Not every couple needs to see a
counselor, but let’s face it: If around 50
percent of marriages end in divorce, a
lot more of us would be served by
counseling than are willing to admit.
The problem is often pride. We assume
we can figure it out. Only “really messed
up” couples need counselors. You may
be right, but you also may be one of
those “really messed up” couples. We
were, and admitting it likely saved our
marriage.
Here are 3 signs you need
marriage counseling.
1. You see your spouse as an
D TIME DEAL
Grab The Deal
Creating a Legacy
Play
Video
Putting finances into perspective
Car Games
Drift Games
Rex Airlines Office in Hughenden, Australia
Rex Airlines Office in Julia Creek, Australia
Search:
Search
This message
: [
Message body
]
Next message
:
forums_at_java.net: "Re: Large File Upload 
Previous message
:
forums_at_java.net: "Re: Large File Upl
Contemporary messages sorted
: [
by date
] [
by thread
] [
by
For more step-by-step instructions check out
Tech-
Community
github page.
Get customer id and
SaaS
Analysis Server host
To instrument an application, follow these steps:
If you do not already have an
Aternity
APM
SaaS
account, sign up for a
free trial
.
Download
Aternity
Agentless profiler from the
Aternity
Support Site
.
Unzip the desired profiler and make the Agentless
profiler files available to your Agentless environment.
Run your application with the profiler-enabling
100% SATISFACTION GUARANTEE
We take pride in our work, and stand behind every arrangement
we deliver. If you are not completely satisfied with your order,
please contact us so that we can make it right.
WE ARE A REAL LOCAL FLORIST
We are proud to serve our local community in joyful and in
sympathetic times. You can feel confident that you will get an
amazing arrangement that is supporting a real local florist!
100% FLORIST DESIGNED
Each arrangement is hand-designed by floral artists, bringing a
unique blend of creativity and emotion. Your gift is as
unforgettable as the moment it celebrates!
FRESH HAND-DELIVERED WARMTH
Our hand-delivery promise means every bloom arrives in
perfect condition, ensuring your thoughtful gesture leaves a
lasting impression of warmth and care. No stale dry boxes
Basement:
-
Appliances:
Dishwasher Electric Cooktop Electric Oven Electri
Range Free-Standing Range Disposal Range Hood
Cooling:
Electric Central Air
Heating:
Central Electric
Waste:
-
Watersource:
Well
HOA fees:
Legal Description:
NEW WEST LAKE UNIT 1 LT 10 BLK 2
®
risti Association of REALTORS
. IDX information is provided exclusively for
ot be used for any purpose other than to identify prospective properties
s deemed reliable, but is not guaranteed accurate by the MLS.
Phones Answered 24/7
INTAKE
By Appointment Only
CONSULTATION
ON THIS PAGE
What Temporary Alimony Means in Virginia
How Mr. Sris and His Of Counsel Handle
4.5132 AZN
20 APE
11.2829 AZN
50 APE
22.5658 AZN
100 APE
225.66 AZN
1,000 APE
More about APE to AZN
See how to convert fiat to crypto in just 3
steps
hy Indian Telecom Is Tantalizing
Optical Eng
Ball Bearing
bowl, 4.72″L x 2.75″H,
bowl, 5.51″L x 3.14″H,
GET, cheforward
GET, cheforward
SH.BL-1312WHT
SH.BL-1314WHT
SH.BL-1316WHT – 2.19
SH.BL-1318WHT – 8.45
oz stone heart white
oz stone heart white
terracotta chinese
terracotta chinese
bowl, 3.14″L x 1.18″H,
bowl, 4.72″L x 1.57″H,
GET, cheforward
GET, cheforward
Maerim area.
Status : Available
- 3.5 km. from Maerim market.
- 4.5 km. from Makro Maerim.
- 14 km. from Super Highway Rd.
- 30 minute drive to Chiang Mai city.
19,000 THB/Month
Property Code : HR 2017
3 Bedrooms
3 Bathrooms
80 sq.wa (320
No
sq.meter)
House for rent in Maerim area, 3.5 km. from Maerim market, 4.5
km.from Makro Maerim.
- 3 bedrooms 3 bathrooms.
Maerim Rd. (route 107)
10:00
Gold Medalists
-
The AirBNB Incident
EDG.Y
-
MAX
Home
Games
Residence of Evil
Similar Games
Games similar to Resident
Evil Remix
-=-=-
What you should do:
Look through the entries above for the word "couples". Copy every line where it shows up.

Solved problem:
up” couples need counselors. You may
those “really messed up” couples. We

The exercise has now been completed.